Des gens sont brulés vifs, notamment, dont parfois des enfants, les mains liées.
Depuis 2003, le conflit au Darfour a fait environ 300.000 morts, quelque 2,5 millions de personnes déplacées selon l'ONU, et l'intervention de la communauté internationale se fait attendre. Devant l'inaction de celle-ci, Brian Steidle, ancien capitaine des Marines et observateur militaire non armé pour le compte de l'Union africaine au Darfour, a démissionné de son poste à l'ONU pour mieux filmer l'horreur génocidaire au Darfour et le faire savoir. Canal + diffuse toujours son témoignage édifiant et éprouvant, "Darfour, le diable est arrivé à Cheval", réalisé par Annie Sundberg et Ricki Stern (photos ci-contre, "International Film Circuit"). A l'arrivée de Brian Steidle en 2004, le conflit était devenu une vaste opération militaire orchestrée par le gouvernement qui visait à anéantir les tribus africaines de la région avec le soutien des djandjawids. Pendant la période qu'il a passée au Darfour, Brian Steidle a observé, tous les jours, des actes d'une brutalité extrême, qu'il a pris en photo ou filmés. Elle rappelle l'urgence d'intervenir pour la communauté internationale qui ne peut pas dire qu'elle "ignore" les massacres génocidaires du Darfour, perpétrés sur les hommes, femmes et enfants...
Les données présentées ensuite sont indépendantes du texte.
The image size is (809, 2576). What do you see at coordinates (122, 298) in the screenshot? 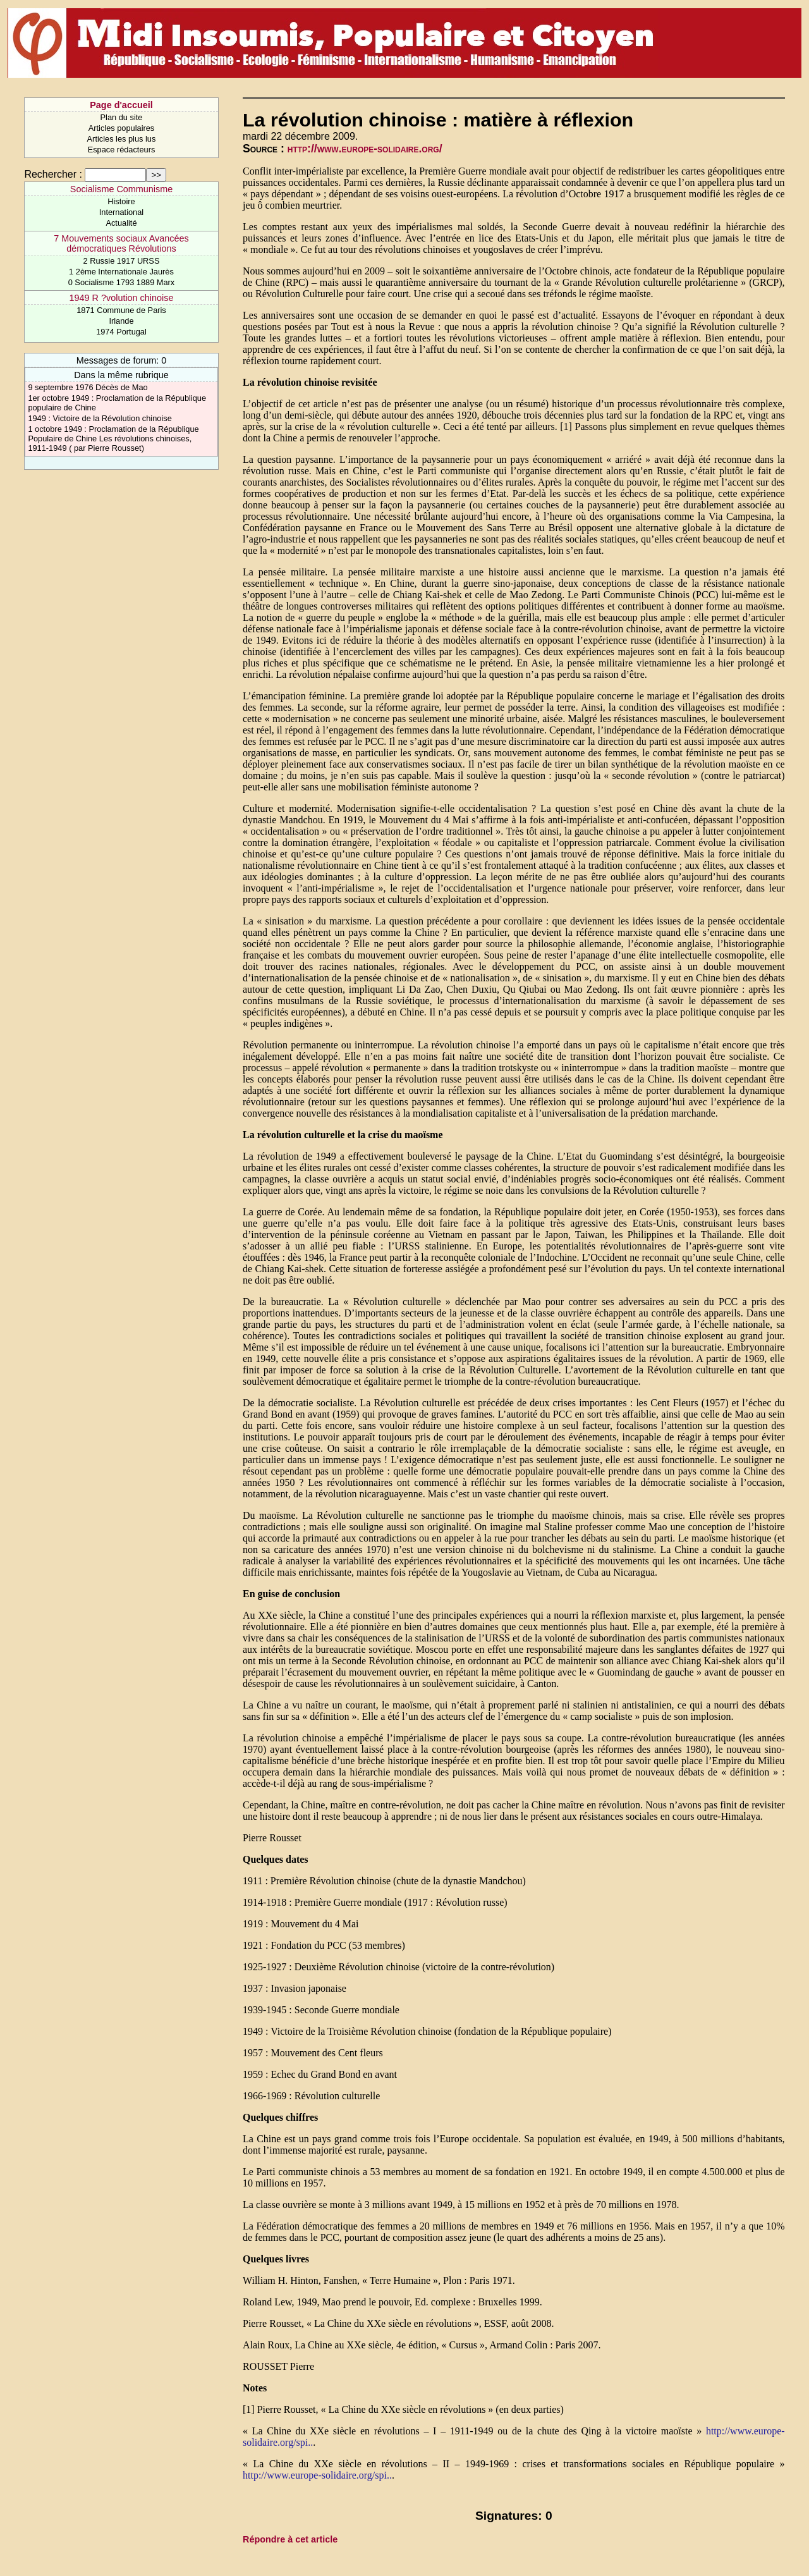 I see `1949 R ?volution chinoise` at bounding box center [122, 298].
Scène du "quotidien" au Darfour...
Le Soudan, le plus grand pays d'Afrique, souffre des divisions religieuses, ethniques et socio-économiques : entre musulmans et chrétiens, Arabes et Africains, nomades et sédentaires. Ce pays sort à peine d'une guerre civile (1983-2003) entre les rebelles du Sud et le gouvernement soudanais, qui a déjà fait près de deux millions de morts. Les origines du nouveau conflit darfourien sont anciennes - coup d'État en 1989 - et d'ordre politique. Mais il s'agit surtout d'une lutte pour ses trésors naturels : eau, terres, pétrole, le tout sur fond de nettoyage ethnique. Pendant six mois, Brian Steidle a photographié les atrocités commises dans la région, population noire africaine du Darfour systématiquement massacrée par les Janjaweeds, milices arabes armées et soutenues par le gouvernement soudanais, entre autres. Une population décimée pour laquelle un tel reportage peut être une bouteille à la mer.